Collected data
[Start of Attachment]

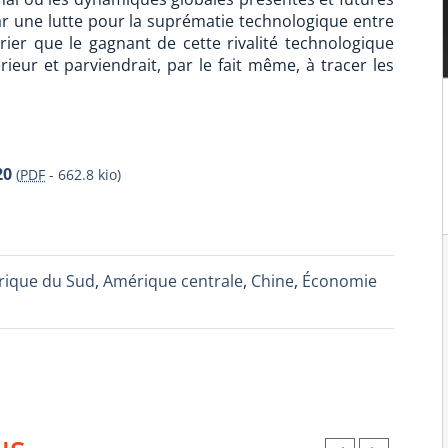
r une lutte pour la suprématie technologique entre
arier que le gagnant de cette rivalité technologique
eur et parviendrait, par le fait même, à tracer les
20
(
PDF
-
662.8 kio
)
ique du Sud
,
Amérique centrale
,
Chine
,
Économie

[End of Attachment]

**Exercise**
A word-for-word restatement of all the lines above is needed, with the pictures omitted.

**Answer section**
r une lutte pour la suprématie technologique entre
arier que le gagnant de cette rivalité technologique
eur et parviendrait, par le fait même, à tracer les
20
(
PDF
-
662.8 kio
)
ique du Sud
,
Amérique centrale
,
Chine
,
Économie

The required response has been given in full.